----- Records for processing

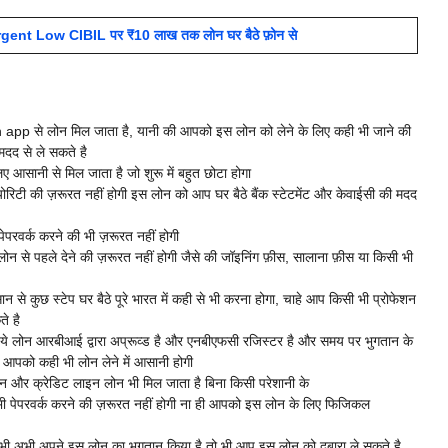
ent Low CIBIL पर ₹10 लाख तक लोन घर बैठे फ़ोन से
app से लोन मिल जाता है, यानी की आपको इस लोन को लेने के लिए कही भी जाने की
मदद से ले सकते है
सानी से मिल जाता है जो शुरू में बहुत छोटा होगा
योरिटी की ज़रूरत नहीं होगी इस लोन को आप घर बैठे बैंक स्टेटमेंट और केवाईसी की मदद
वर्क करने की भी ज़रूरत नहीं होगी
 से पहले देने की ज़रूरत नहीं होगी जैसे की जॉइनिंग फ़ीस, सालाना फ़ीस या किसी भी
कुछ स्टेप घर बैठे पूरे भारत में कही से भी करना होगा, चाहे आप किसी भी प्रोफेशन
े है
ोंकि ये लोन आरबीआई द्वारा अप्रूव्ड है और एनबीएफसी रजिस्टर है और समय पर भुगतान के
 आपको कही भी लोन लेने में आसानी होगी
न और क्रेडिट लाइन लोन भी मिल जाता है बिना किसी परेशानी के
ी पेपरवर्क करने की ज़रूरत नहीं होगी ना ही आपको इस लोन के लिए फिजिकल
ी अभी अपने इस लोन का भुगतान किया है तो भी आप इस लोन को दुबारा ले सकते है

----------

Exercise prompt:
Write out every entry again word for word, without any of the pictures.

Problem solution:
ent Low CIBIL पर ₹10 लाख तक लोन घर बैठे फ़ोन से
app से लोन मिल जाता है, यानी की आपको इस लोन को लेने के लिए कही भी जाने की
मदद से ले सकते है
सानी से मिल जाता है जो शुरू में बहुत छोटा होगा
योरिटी की ज़रूरत नहीं होगी इस लोन को आप घर बैठे बैंक स्टेटमेंट और केवाईसी की मदद
वर्क करने की भी ज़रूरत नहीं होगी
 से पहले देने की ज़रूरत नहीं होगी जैसे की जॉइनिंग फ़ीस, सालाना फ़ीस या किसी भी
कुछ स्टेप घर बैठे पूरे भारत में कही से भी करना होगा, चाहे आप किसी भी प्रोफेशन
े है
ोंकि ये लोन आरबीआई द्वारा अप्रूव्ड है और एनबीएफसी रजिस्टर है और समय पर भुगतान के
 आपको कही भी लोन लेने में आसानी होगी
न और क्रेडिट लाइन लोन भी मिल जाता है बिना किसी परेशानी के
ी पेपरवर्क करने की ज़रूरत नहीं होगी ना ही आपको इस लोन के लिए फिजिकल
ी अभी अपने इस लोन का भुगतान किया है तो भी आप इस लोन को दुबारा ले सकते है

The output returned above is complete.